Jordan Aboudou (Gravelines-Dunkerque) : « On veut vraiment avancer »

En progrès depuis trois matches à l’image de son équipe du BCM, Jordan Aboudou (2,01 m, 24 ans) espère continuer sur sa lancée.

Après votre dernière victoire au Havre, vous en êtes à trois victoires de suite. Comment analyses-tu ce retour au succès après une grosse période noire ?

Tout simplement parce qu’à l’entraînement on bosse super bien et malgré notre série de défaite, il n’y avait pas de manque d’envie. On a toujours eu l’envie de gagner, aujourd’hui c’est la même chose. Regardez Limoges, je ne suis pas avec eux mais ils en sont à 4 défaites d’affilée. On sait que dans un groupe qui tourne bien, à tout moment ça peut arriver. Maintenant on repart de l’avant et ça se passe super bien.

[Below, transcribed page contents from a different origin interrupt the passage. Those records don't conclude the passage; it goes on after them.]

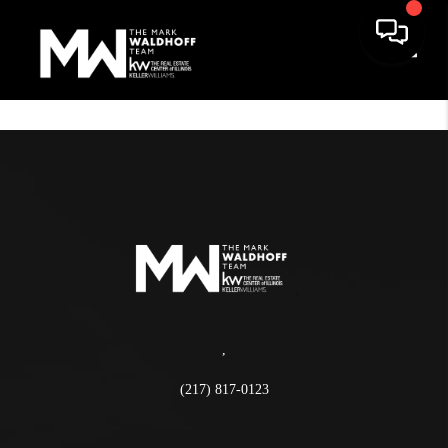
Toggle
,
(217) 817-0123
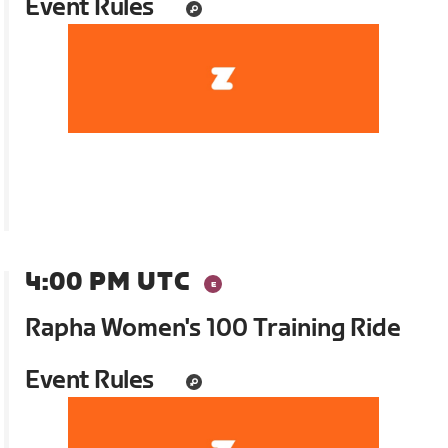
Event Rules
4:00 PM UTC
Rapha Women's 100 Training Ride
Event Rules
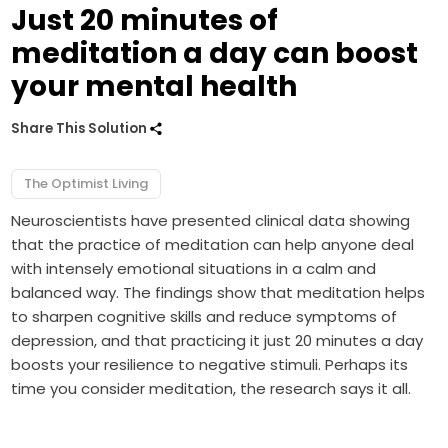
Just 20 minutes of
meditation a day can boost
your mental health
Share This Solution
The Optimist Living
Neuroscientists have presented clinical data showing
that the practice of meditation can help anyone deal
with intensely emotional situations in a calm and
balanced way. The findings show that meditation helps
to sharpen cognitive skills and reduce symptoms of
depression, and that practicing it just 20 minutes a day
boosts your resilience to negative stimuli. Perhaps its
time you consider meditation, the research says it all.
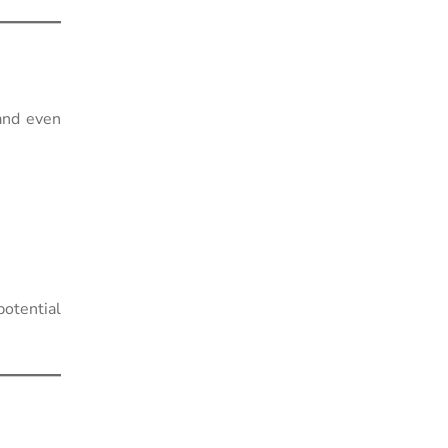
and even
otential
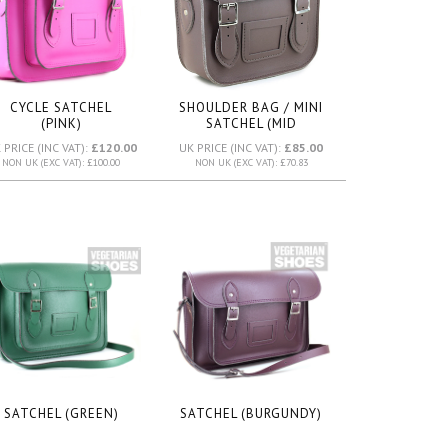
CYCLE SATCHEL
SHOULDER BAG / MINI
(PINK)
SATCHEL (MID
BROWN)
 PRICE (INC VAT):
£120.00
UK PRICE (INC VAT):
£85.00
NON UK (EXC VAT): £100.00
NON UK (EXC VAT): £70.83
SATCHEL (GREEN)
SATCHEL (BURGUNDY)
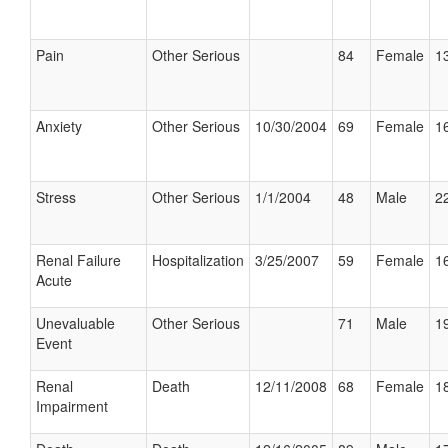
Pain
Other Serious
84
Female
13
Anxiety
Other Serious
10/30/2004
69
Female
16
Stress
Other Serious
1/1/2004
48
Male
22
Renal Failure
Hospitalization
3/25/2007
59
Female
16
Acute
Unevaluable
Other Serious
71
Male
19
Event
Renal
Death
12/11/2008
68
Female
18
Impairment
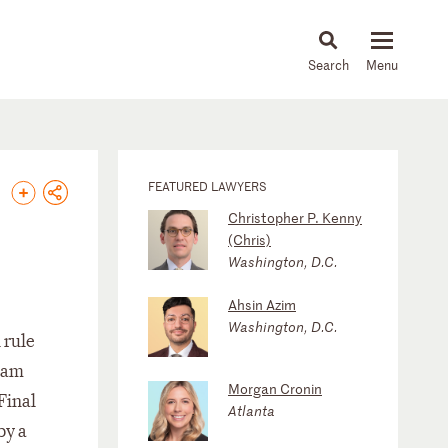
About
People
Capabilities
News & Insights
Languages
FEATURED LAWYERS
Christopher P. Kenny
(Chris)
Washington, D.C.
Ahsin Azim
Washington, D.C.
 rule
ram
Morgan Cronin
Final
Atlanta
by a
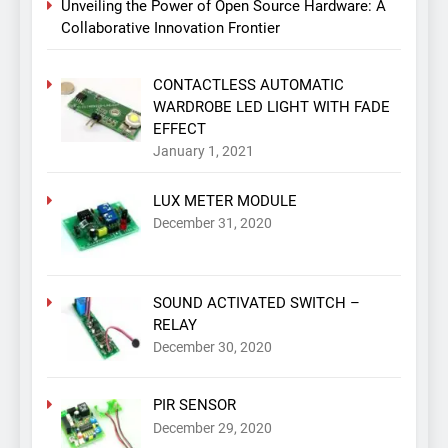
Unveiling the Power of Open Source Hardware: A
Collaborative Innovation Frontier
CONTACTLESS AUTOMATIC
WARDROBE LED LIGHT WITH FADE
EFFECT
January 1, 2021
LUX METER MODULE
December 31, 2020
SOUND ACTIVATED SWITCH –
RELAY
December 30, 2020
PIR SENSOR
December 29, 2020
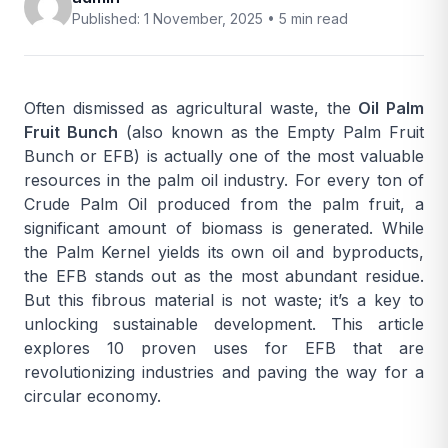
Published: 1 November, 2025 •
5 min read
Often dismissed as agricultural waste, the
Oil Palm
Fruit Bunch
(also known as the Empty Palm Fruit
Bunch or EFB) is actually one of the most valuable
resources in the palm oil industry. For every ton of
Crude Palm Oil
produced from the palm fruit, a
significant amount of biomass is generated. While
the
Palm Kernel
yields its own oil and byproducts,
the EFB stands out as the most abundant residue.
But this fibrous material is not waste; it’s a key to
unlocking sustainable development. This article
explores 10 proven uses for EFB that are
revolutionizing industries and paving the way for a
circular economy.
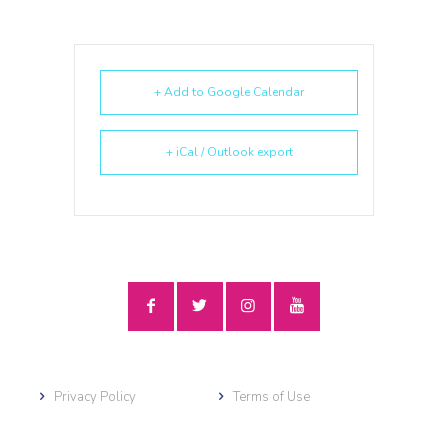
+ Add to Google Calendar
+ iCal / Outlook export
Privacy Policy
Terms of Use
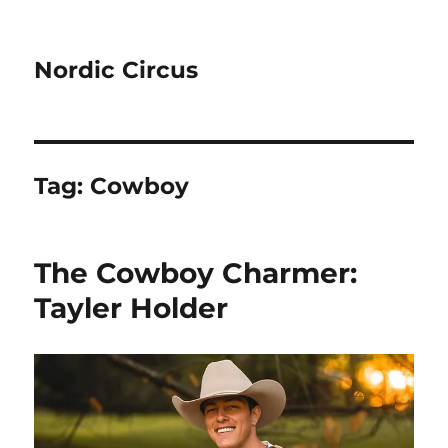
Nordic Circus
Tag:
Cowboy
The Cowboy Charmer:
Tayler Holder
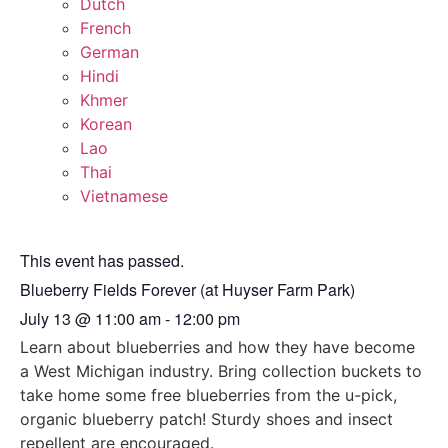
Dutch
French
German
Hindi
Khmer
Korean
Lao
Thai
Vietnamese
This event has passed.
Blueberry Fields Forever (at Huyser Farm Park)
July 13
@
11:00 am
-
12:00 pm
Learn about blueberries and how they have become
a West Michigan industry. Bring collection buckets to
take home some free blueberries from the u-pick,
organic blueberry patch! Sturdy shoes and insect
repellent are encouraged.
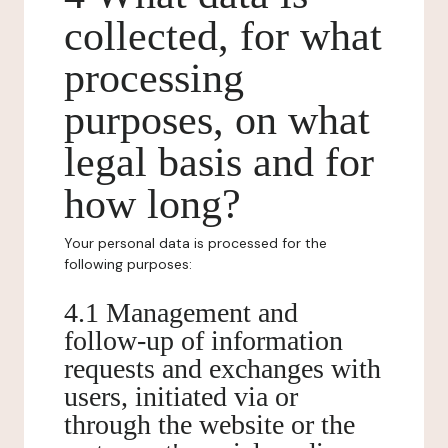
collected, for what
processing
purposes, on what
legal basis and for
how long?
Your personal data is processed for the
following purposes:
4.1 Management and
follow-up of information
requests and exchanges with
users, initiated via or
through the website or the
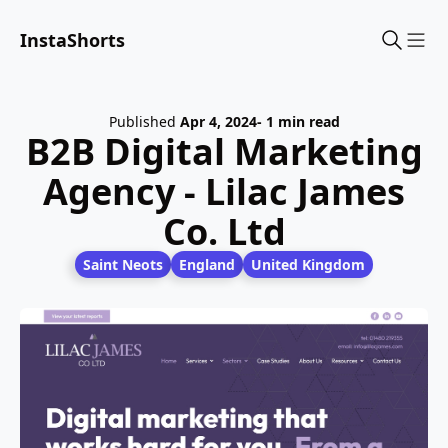
InstaShorts
Sho
Published
Apr 4, 2024
- 1 min read
B2B Digital Marketing
Agency - Lilac James
Co. Ltd
Saint Neots
England
United Kingdom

Tu dis que le groupe n’a jamais cessé de travailler mais tout de même, les chiffres parlent. On voit que depuis trois matches, vous arrivez à défendre fort à nouveau : Le Mans limité à 63 points, Lyon-Villeurbanne à 50, Le Havre à 62. On sent que vous avez fait des progrès dans ce domaine.

Oui c’est clair. Ca fait quelques matches qu’on a augmenté l’intensité défensive, surtout en deuxième mi-temps parce qu’on avait des problèmes pour attaquer les 3e quarts temps. La motivation a toujours été là et le travail qu’on fournit à l’entraînement paie.

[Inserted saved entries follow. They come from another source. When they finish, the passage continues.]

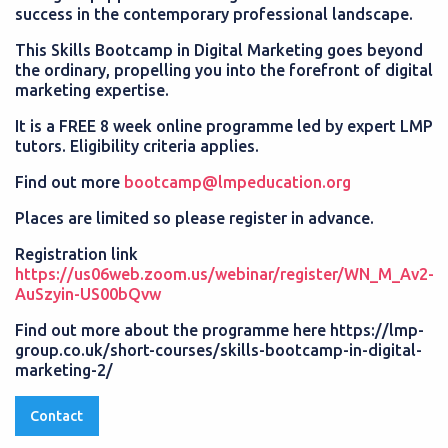
success in the contemporary professional landscape.
This Skills Bootcamp in Digital Marketing goes beyond
the ordinary, propelling you into the forefront of digital
marketing expertise.
It is a FREE 8 week online programme led by expert LMP
tutors. Eligibility criteria applies.
Find out more
bootcamp@lmpeducation.org
Places are limited so please register in advance.
Registration link
https://us06web.zoom.us/webinar/register/WN_M_Av2-
AuSzyin-US00bQvw
Find out more about the programme here https://lmp-
group.co.uk/short-courses/skills-bootcamp-in-digital-
marketing-2/
Contact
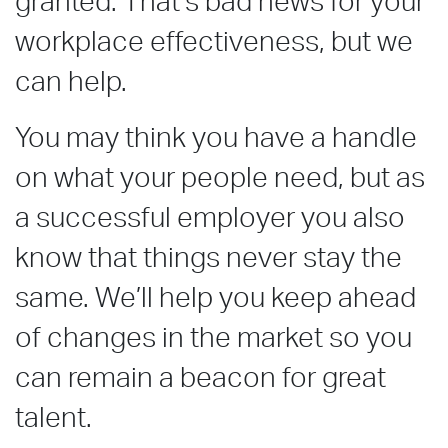
granted. That’s bad news for your
workplace effectiveness, but we
can help.
You may think you have a handle
on what your people need, but as
a successful employer you also
know that things never stay the
same. We’ll help you keep ahead
of changes in the market so you
can remain a beacon for great
talent.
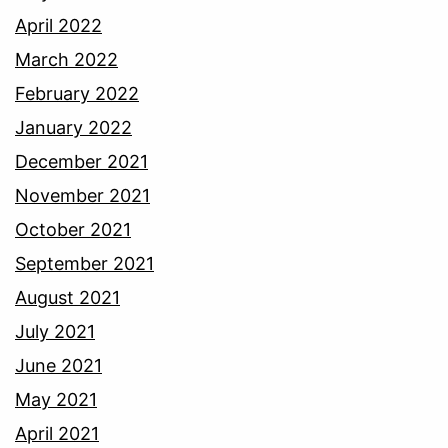
April 2022
March 2022
February 2022
January 2022
December 2021
November 2021
October 2021
September 2021
August 2021
July 2021
June 2021
May 2021
April 2021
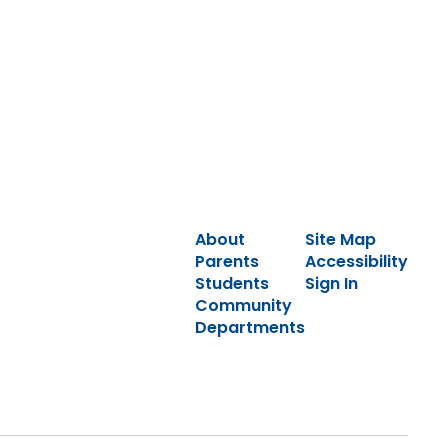
About
Site Map
Parents
Accessibility
Students
Sign In
Community
Departments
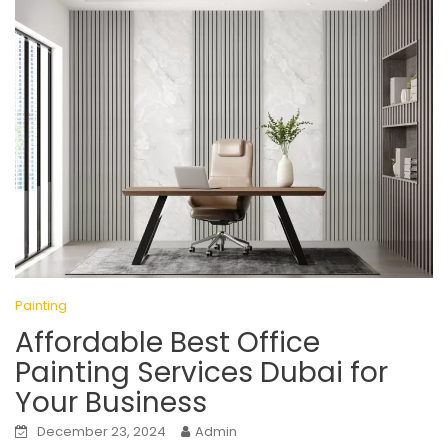
Painting
Affordable Best Office
Painting Services Dubai for
Your Business
December 23, 2024
Admin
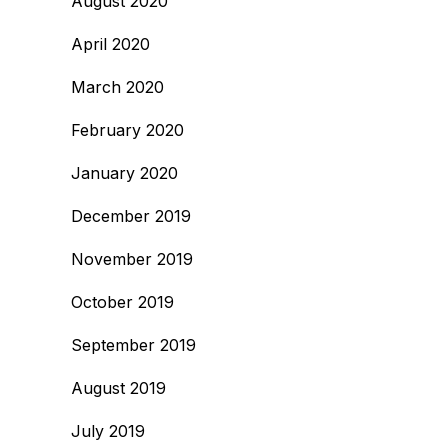
August 2020
April 2020
March 2020
February 2020
January 2020
December 2019
November 2019
October 2019
September 2019
August 2019
July 2019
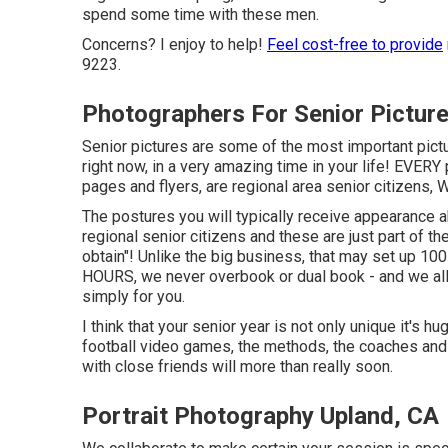
spend some time with these men.
Concerns? I enjoy to help!
Feel cost-free to provide
9223.
Photographers For Senior Pictur
Senior pictures are some of the most important pictu
right now, in a very amazing time in your life! EVERY
pages and flyers, are regional area senior citizens,
The postures you will typically receive appearance a
regional senior citizens and these are just part of the
obtain"! Unlike the big business, that may set up 1
HOURS, we never overbook or dual book - and we all
simply for you.
I think that your senior year is not only unique it's hu
football video games, the methods, the coaches and in
with close friends will more than really soon.
Portrait Photography Upland, CA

Sur ces trois matches, deux ont été remportés à domicile, durant les fameux matches du Carnaval*. Peut-on y voir un lien ?

C’est vrai que c’est un gros événement dans le Nord. J’ai eu la chance de le connaître avec Chalon et là c’est la première fois que je le vivais en étant à Gravelines. Ca a peut-être amené un petit plus à la sauce mais je ne pense pas que ce soit grâce à cela qu’on a gagné ces matches. A Gravelines, la salle est toujours blindée et les supporters sont toujours derrière nous.

Toi qui arrives de Chalon-sur-Saône, où le public a la réputation d’être plutôt chaud, comment juges-tu celui du BCM ?

Comparée à Chalon, la salle est plus petite à Gravelines. On est très, très proche du public et ça donne encore plus envie de s’engager sur le terrain. Les supporters de Gravelines sont très, très chauds et il suffit que ça aille de l’avant deux ou trois actions d’affilée et boum, c’est parti. Le public est très chaud ici.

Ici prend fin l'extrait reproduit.